• **WHAT YOU HAVE TO DO**:
From the entries, return every line where the string "שיניים" shows up.

• **MATERIAL SHOWN**:
________________________

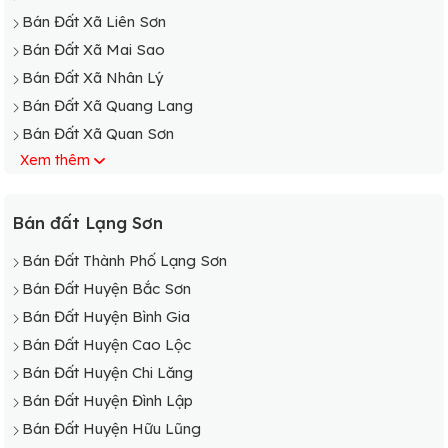
Bán Đất Xã Liên Sơn
Bán Đất Xã Mai Sao
Bán Đất Xã Nhân Lý
Bán Đất Xã Quang Lang
Bán Đất Xã Quan Sơn
Xem thêm
Bán Đất Xã Thượng Cường
Bán Đất Xã Vân An
Bán Đất Xã Vạn Linh
Bán đất Lạng Sơn
Bán Đất Xã Vân Thủy
Bán Đất Thành Phố Lạng Sơn
Bán Đất Xã Y Tịch
Bán Đất Huyện Bắc Sơn
Bán Đất Huyện Bình Gia
Bán Đất Huyện Cao Lộc
Bán Đất Huyện Chi Lăng
Bán Đất Huyện Đình Lập
Bán Đất Huyện Hữu Lũng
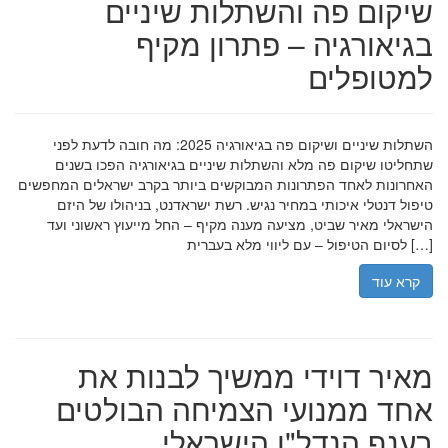
שיקום פה והשתלות שיניים
בגיאורגיה – פתרון מקיף
למטופלים
השתלות שיניים ושיקום פה בגיאורגיה 2025: מה חובה לדעת לפני
שתחליטו שיקום פה מלא והשתלות שיניים בגיאורגיה הפכו בשנים
האחרונות לאחד הפתרונות המבוקשים ביותר בקרב ישראלים המחפשים
טיפול דנטלי איכותי במחיר נגיש. רשת ישראדנט, בניהולו של היזם
הישראלי מאיר שביט, מציעה מענה מקיף – החל מייעוץ ראשוני ועד
לסיום הטיפול – עם ליווי מלא בעברית […]
קרא עוד
מאיר דוידי ממשיך לבנות את
אחד ממנועי הצמיחה הבולטים
בענף הנדל"ן הישראלי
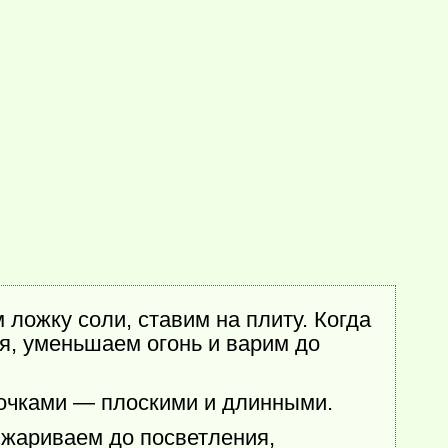
ложку соли, ставим на плиту. Когда
я, уменьшаем огонь и варим до
сочками — плоскими и длинными.
бжариваем до посветления,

________________________

• **EXERCISE RESPONSE**:
שיקום פה והשתלות שיניים
השתלות שיניים ושיקום פה בגיאורגיה 2025: מה חובה לדעת לפני
שתחליטו שיקום פה מלא והשתלות שיניים בגיאורגיה הפכו בשנים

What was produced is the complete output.